The sad state of the rice scarcely affected the Boss, who was engaged in hand-to-hand combat with his wrap, the Double Trouble Ducky ($6.25), a loglike projectile filled with smoked duck, tomato, mushrooms, and ginger rice and slathered with (faint of heart, beware) andouille sausage cream sauce. Despite the considerable amount of filler, and the danger of muddle that so often accompanies too ambitious a list of ingredients, the wrap had a good meaty taste. But, unlike its brethren, it didn't seem to occupy a definite place on the map of culinary destinations.
At lunch, the crowd was lighter, and the kitchen did not appear to be strained by demand. Counter service was courteous and swift, although I was annoyed by a glitch in the credit-card processing system that apparently required an amount to be entered for a "tip" before the computer would accept the transaction. The manager insisted on charging me an extra dollar. It's bad enough that tip culture is metastasizing out of control these days, but it's even worse when it becomes folded into a larger tyranny of computers, and you no longer even have a choice. (At a place that doesn't even offer tippable service, yet.)
The quesadilla ($2.75) was generously layered with white cheese, but the enveloping tortilla was scarcely browned and depressingly limp, as if it had been steamed or microwaved instead of grilled. But the accompanying salsas alleviated much of the disappointment: a bright, tart tomatillo sauce, and the ubiquitous salsa fresca, a pico de gallo-like mix of tomato, chili, onion, and cilantro in coarse dice. (We were also given a basket of corn chips, roughly shaped and a bit too thick for my taste, but rich with the flavor of corn, and adequately salted.)
My friend didn't seem too enthusiastic about her Southern Thai wrap ($4.75), but I thought it was sensationally tingly with basil, lemongrass, and a subtle suggestion of curry. (Thai curries are more musically delicate than their harsh Indian cousins.) The wrap also included a healthy portion of diced roast chicken, along with chopped scallions and ginger rice.
I ordered my traditional wrap ($4.75) with marinated grilled flank steak and "the works" ($1.50), which was mainly a pile-on of fat in the form of guacamole and sour cream. As burritos go, it was well above average, lacking only that nimbus of secret magic that makes La Cumbre's burritos unforgettable. (How do they do it?) But I thought the seasoned rice dishes on the side needed work: The ginger ($.75) could have used more pep from that glowing root, while the cilantro ($.75) didn't seem to capture much of the herb's unmistakable pungency (which doesn't stand up well to the heat of cooking, or sitting there in the warmer).

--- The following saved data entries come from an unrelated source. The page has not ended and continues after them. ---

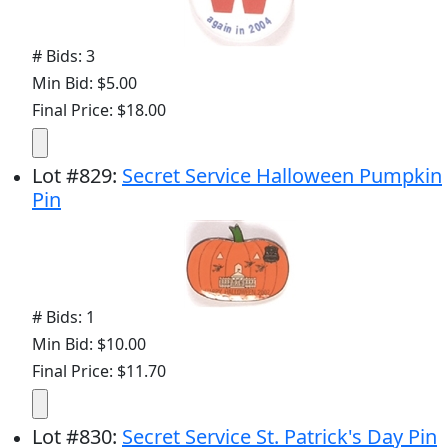
# Bids: 3
Min Bid: $5.00
Final Price: $18.00
Lot
#
829
:
Secret Service Halloween Pumpkin
Pin
# Bids: 1
Min Bid: $10.00
Final Price: $11.70
Lot
#
830
:
Secret Service St. Patrick's Day Pin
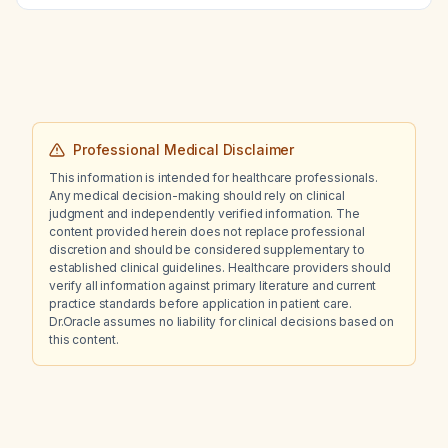
Professional Medical Disclaimer
This information is intended for healthcare professionals.
Any medical decision-making should rely on clinical
judgment and independently verified information. The
content provided herein does not replace professional
discretion and should be considered supplementary to
established clinical guidelines. Healthcare providers should
verify all information against primary literature and current
practice standards before application in patient care.
Dr.Oracle assumes no liability for clinical decisions based on
this content.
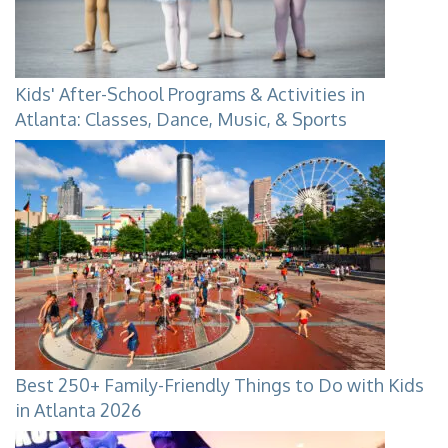
Kids' After-School Programs & Activities in
Atlanta: Classes, Dance, Music, & Sports
Best 250+ Family-Friendly Things to Do with Kids
in Atlanta 2026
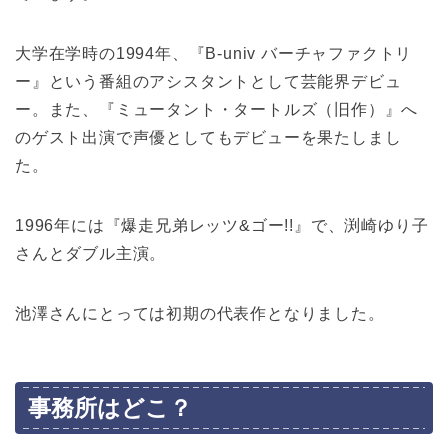
大学在学時の1994年、『B-univ バーチャファクトリ
ー』という番組のアシスタントとして芸能界デビュ
ー。また、『ミュータント・タートルズ（旧作）』へ
のゲスト出演で声優としてもデビューを果たしまし
た。
1996年には『爆走兄弟レッツ&ゴー!!』で、渕崎ゆり子
さんとダブル主演。
池澤さんにとっては初期の代表作となりました。
事務所はどこ？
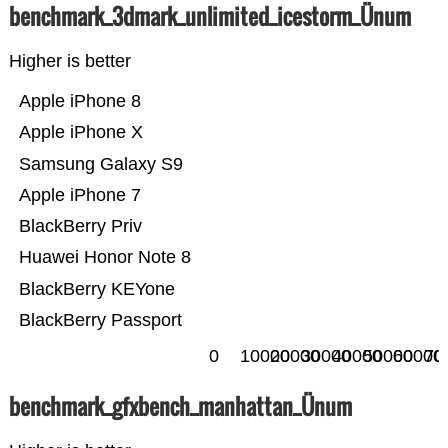
benchmark_3dmark_unlimited_icestorm_Ünum
Higher is better
Apple iPhone 8
Apple iPhone X
Samsung Galaxy S9
Apple iPhone 7
BlackBerry Priv
Huawei Honor Note 8
BlackBerry KEYone
BlackBerry Passport
0
10000
20000
30000
40000
50000
60000
70
benchmark_gfxbench_manhattan_Ünum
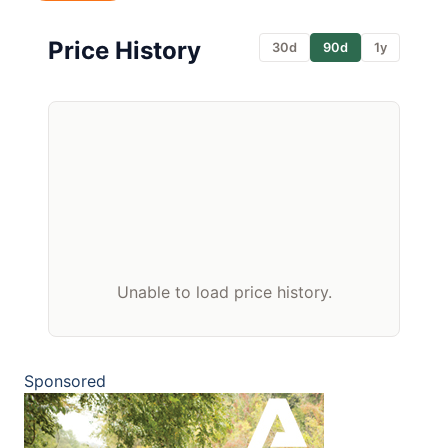
Price History
30d
90d
1y
Unable to load price history.
Sponsored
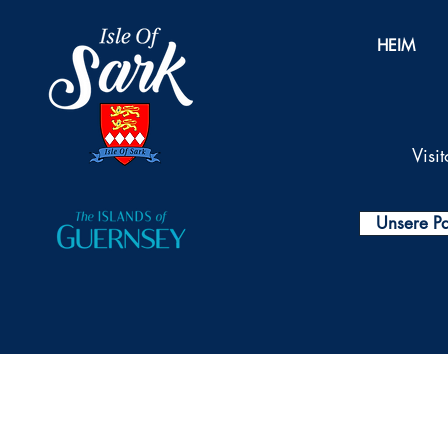
HEIM
Visi
Unsere Pa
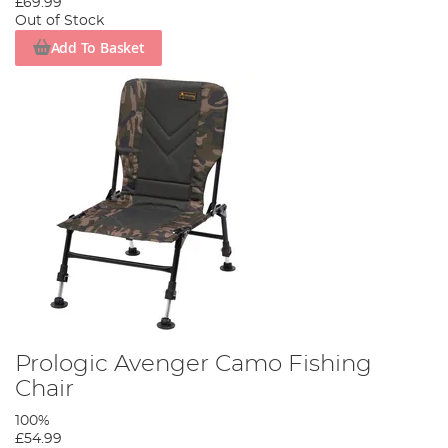
£69.99
Out of Stock
Add To Basket
Prologic Avenger Camo Fishing
Chair
100%
£54.99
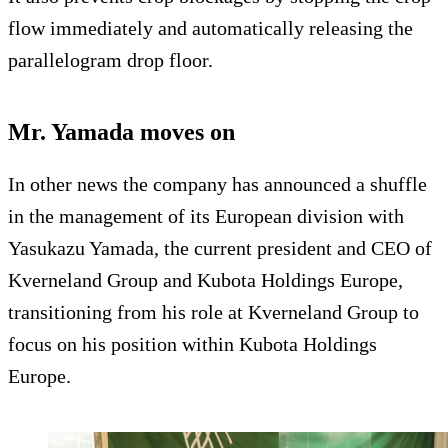
flow immediately and automatically releasing the
parallelogram drop floor.
Mr. Yamada moves on
In other news the company has announced a shuffle
in the management of its European division with
Yasukazu Yamada, the current president and CEO of
Kverneland Group and Kubota Holdings Europe,
transitioning from his role at Kverneland Group to
focus on his position within Kubota Holdings
Europe.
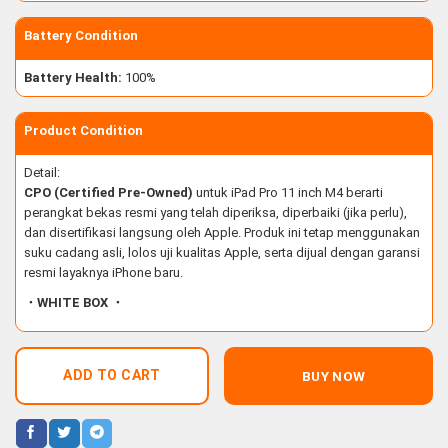
Battery Condition
Battery Health:
100%
Product Condition
Detail:
CPO (Certified Pre-Owned)
untuk iPad Pro 11 inch M4 berarti
perangkat bekas resmi yang telah diperiksa, diperbaiki (jika perlu),
dan disertifikasi langsung oleh Apple. Produk ini tetap menggunakan
suku cadang asli, lolos uji kualitas Apple, serta dijual dengan garansi
resmi layaknya iPhone baru.
・WHITE BOX ・
ADD TO CART
BUY NOW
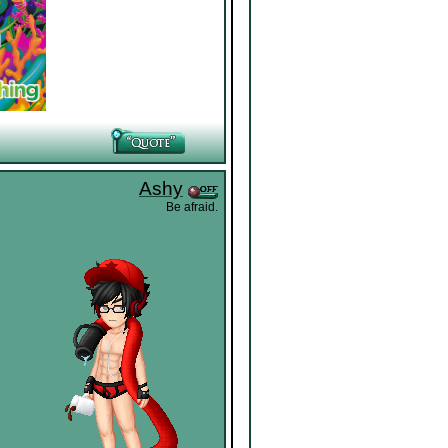
Ashy
Be afraid.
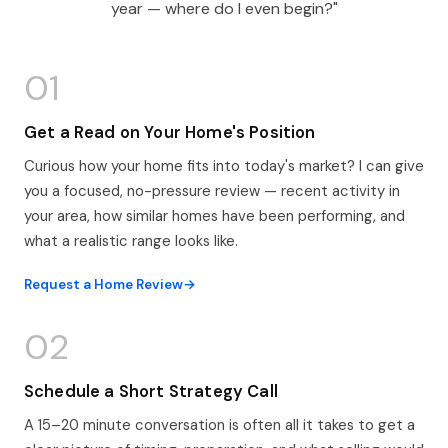
year — where do I even begin?"
01
Get a Read on Your Home's Position
Curious how your home fits into today's market? I can give
you a focused, no-pressure review — recent activity in
your area, how similar homes have been performing, and
what a realistic range looks like.
Request a Home Review
02
Schedule a Short Strategy Call
A 15–20 minute conversation is often all it takes to get a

For a small and inexpensive place, Fresca serves a number of dining constituencies: the roast-chicken crowd; the gourmet-wraps folks; or those on their way home from work, heading to a movie at the theater across the street, or just window-shopping along West Portal (which, especially with its endless parade of cars, is looking more and more like Chestnut Street these days). But if you advertise roast chicken as one of your main offerings, you would be well advised always to have it on hand. Especially if it's as good as Fresca's.